An increasingly influential Democratic party leader nationally and locally, Cuomo almost singlehandedly smothered online sports betting hopes in recent years as he questioned the constitutional authority to do so while dismissing its revenue potential as a "rounding error" for the multibillion-dollar annual state budget.

Now facing the largest budget shortfall in state history, Cuomo has turned to online wagering as one small reprieve for the gaping budget hole but is doing so in a way that may not be politically or logistically feasible.

Fisher told webinar attendees Cuomo could be just using his position as a starting point for further negotiations. Though it was hard to parse Cuomo’s true motivations, Fisher warned his support was critical to any sports betting hopes.

Industry observers largely doubt Cuomo’s fellow Democrats in the legislature would use precious political capital to override a potential veto on something as relatively trivial as online sports betting. Others have noted the potential parallels between then-Michigan Gov. Rick Snyder and his 2018 veto of a gaming package championed by fellow Republicans.

“If you don’t have him on board, then whatever the bill is that is being floated around, basically means you’re just spinning your wheels,” Fisher said.
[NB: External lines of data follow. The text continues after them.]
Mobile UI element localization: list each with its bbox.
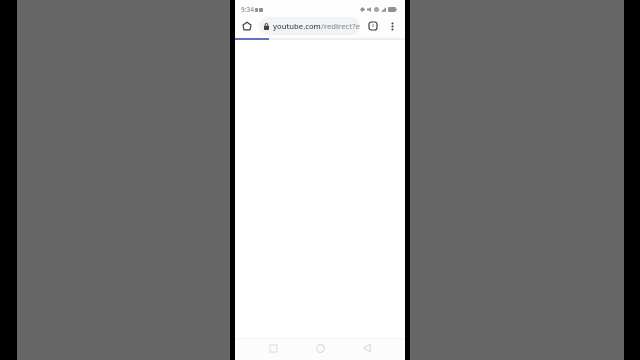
button[interactable]: Home bbox=[310, 338, 330, 358]
button[interactable]: Home bbox=[237, 16, 257, 36]
button[interactable]: More options bbox=[383, 17, 401, 35]
staticText: youtube.com bbox=[273, 21, 321, 31]
button[interactable]: Switch tabs bbox=[364, 17, 382, 35]
button[interactable]: youtube.com bbox=[259, 17, 360, 35]
staticText: /redirect?e bbox=[321, 21, 360, 31]
staticText: 9:34 bbox=[241, 5, 254, 14]
staticText: 8 bbox=[372, 23, 375, 29]
button[interactable]: Recent apps bbox=[263, 338, 283, 358]
button[interactable]: Back bbox=[357, 338, 377, 358]
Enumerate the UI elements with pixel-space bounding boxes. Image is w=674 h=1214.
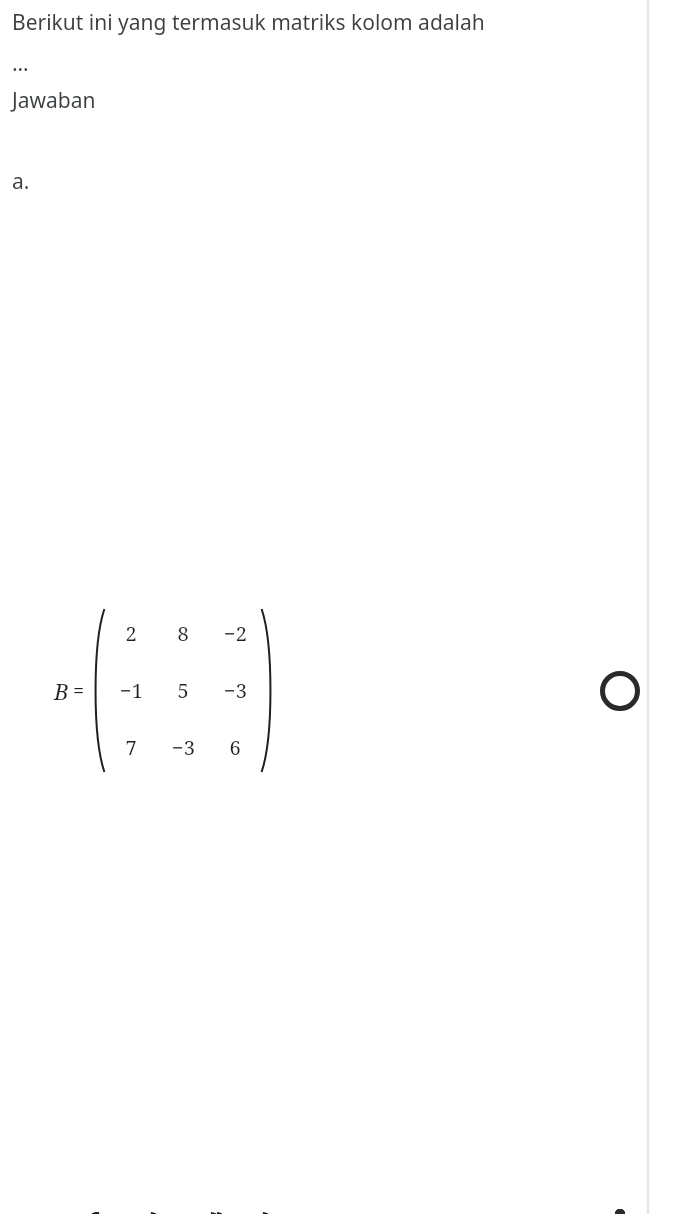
staticText: −1	[120, 677, 143, 704]
staticText: =	[73, 677, 85, 704]
button[interactable]: Pilih jawaban a	[591, 662, 649, 720]
staticText: a.	[12, 167, 30, 196]
button[interactable]: a.	[0, 167, 674, 1214]
staticText: 6	[229, 734, 241, 761]
staticText: B	[54, 676, 69, 706]
staticText: …	[12, 49, 29, 78]
staticText: Berikut ini yang termasuk matriks kolom …	[12, 8, 485, 37]
staticText: −3	[224, 677, 247, 704]
staticText: Jawaban	[12, 86, 96, 115]
staticText: −3	[172, 734, 195, 761]
staticText: 8	[177, 620, 189, 647]
staticText: 7	[125, 734, 137, 761]
staticText: 5	[177, 677, 189, 704]
staticText: −2	[224, 620, 247, 647]
staticText: 2	[125, 620, 137, 647]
Sports Betting Model Structure Looms Large

Though Cuomo hasn’t announced his plans for key issues such as licensing fees and tax rates, he could be jockeying for a “New Hampshire-style” bidding model, said Wallach, who has testified as a gaming law expert in statehouses across the country. The 2019 New Hampshire sports betting law allowed multiple operators market access, but Boston-based DraftKings offered 51 percent revenue share in exchange for exclusive access to the market, a deal state officials couldn’t pass up.

Wallach said a similar bidding war could be brewing in New York between the four affiliated commercial sportsbook partners (DraftKings, FanDuel, BetRivers and Bet 365) Cuomo mentioned in his original press release. With a far larger population, New York would likely achieve bids greater than or equal to 51 percent of revenues, but it remains to be seen how that could happen without granting one operator a de facto monopoly.

With few sportsbooks allowed to access the market, this automatically slashes the potential for lucrative application, licensing and renewal fees. These fees have generated millions by themselves in larger sports betting markets and are one of the largest potential revenue sources for state government.

The lone or limited operator also eliminates the competitive incentives for operators, Gambling Law Review editor in chief Steve Ruddock said during Thursday's webinar.

“I don't think a lottery-run monopoly is the way to go with anything just because it reduces the amount of penetration you'll get into the market because you just don't have to advertise as much,” Ruddock said. “You have to compete for the player. That’s better for the player. It's better for the market. And overall, it ends up better for the state.”

With the state’s leading Democratic elected officials now largely supportive of legal sports betting, there is a simmering hope what would be the nation’s largest most lucrative market could take its first legal bet as early as this year. That requires heavy lifting from lawmakers, gaming stakeholders and the governor, but many industry observers are still optimistic.

“Cuomo is looking at the revenue that’s going to come in to the state and he doesn’t really care about anything else,” Ruddock said about Cuomo’s sports betting plans. “As long as lawmakers can come up with a proposal that’s a commercial and tribal (casino) combination and where the governor gets the revenue numbers he’s looking for, I think they’ll be okay.”